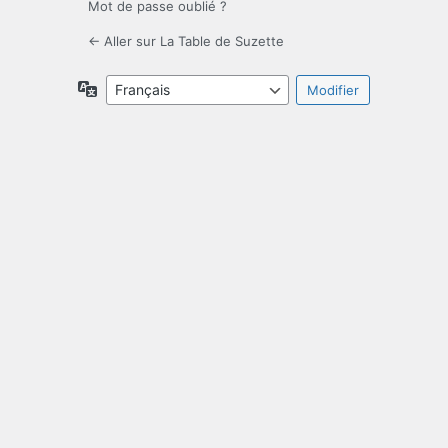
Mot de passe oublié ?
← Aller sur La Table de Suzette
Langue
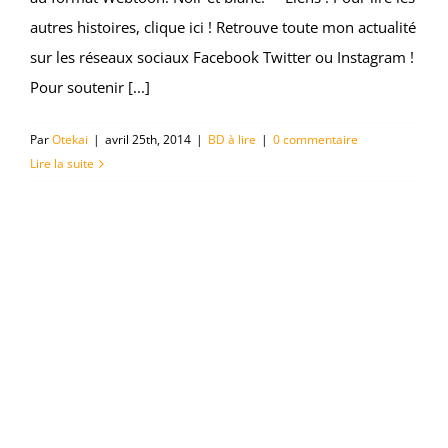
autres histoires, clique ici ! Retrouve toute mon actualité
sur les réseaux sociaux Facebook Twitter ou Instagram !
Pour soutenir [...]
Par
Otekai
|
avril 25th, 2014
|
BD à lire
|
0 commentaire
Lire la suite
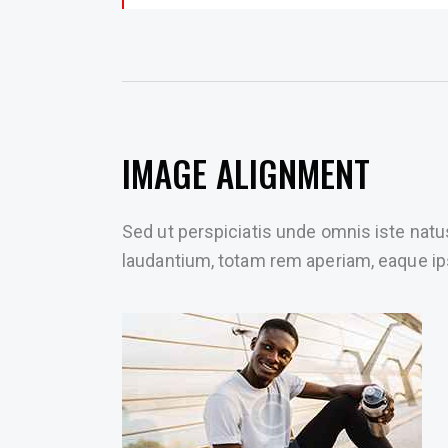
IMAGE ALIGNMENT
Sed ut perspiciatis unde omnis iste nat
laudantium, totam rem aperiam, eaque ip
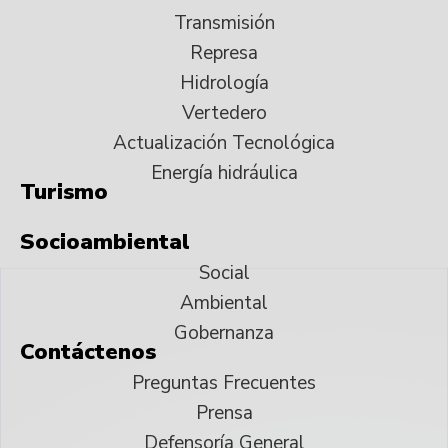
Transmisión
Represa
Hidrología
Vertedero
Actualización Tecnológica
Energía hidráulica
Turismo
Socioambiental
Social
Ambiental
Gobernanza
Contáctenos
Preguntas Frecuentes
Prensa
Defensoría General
--------------------------------
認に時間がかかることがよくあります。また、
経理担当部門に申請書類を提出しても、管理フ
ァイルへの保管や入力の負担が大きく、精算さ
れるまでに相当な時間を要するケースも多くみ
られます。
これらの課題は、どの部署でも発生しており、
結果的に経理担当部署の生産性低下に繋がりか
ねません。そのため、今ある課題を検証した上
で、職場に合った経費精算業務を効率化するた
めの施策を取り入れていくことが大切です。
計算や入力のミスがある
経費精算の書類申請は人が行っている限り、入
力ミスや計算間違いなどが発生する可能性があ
--------------------------------
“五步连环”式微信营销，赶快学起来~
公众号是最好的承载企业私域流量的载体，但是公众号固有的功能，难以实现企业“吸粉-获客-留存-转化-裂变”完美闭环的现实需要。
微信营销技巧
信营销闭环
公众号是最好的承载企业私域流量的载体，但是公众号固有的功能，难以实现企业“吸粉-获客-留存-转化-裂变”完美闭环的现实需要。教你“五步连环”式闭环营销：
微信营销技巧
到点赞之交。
--------------------------------
What lines in the records above include the string "完美闭环的现实需要"? Copy each one.

ANSWER SPACE »
公众号是最好的承载企业私域流量的载体，但是公众号固有的功能，难以实现企业“吸粉-获客-留存-转化-裂变”完美闭环的现实需要。
公众号是最好的承载企业私域流量的载体，但是公众号固有的功能，难以实现企业“吸粉-获客-留存-转化-裂变”完美闭环的现实需要。教你“五步连环”式闭环营销：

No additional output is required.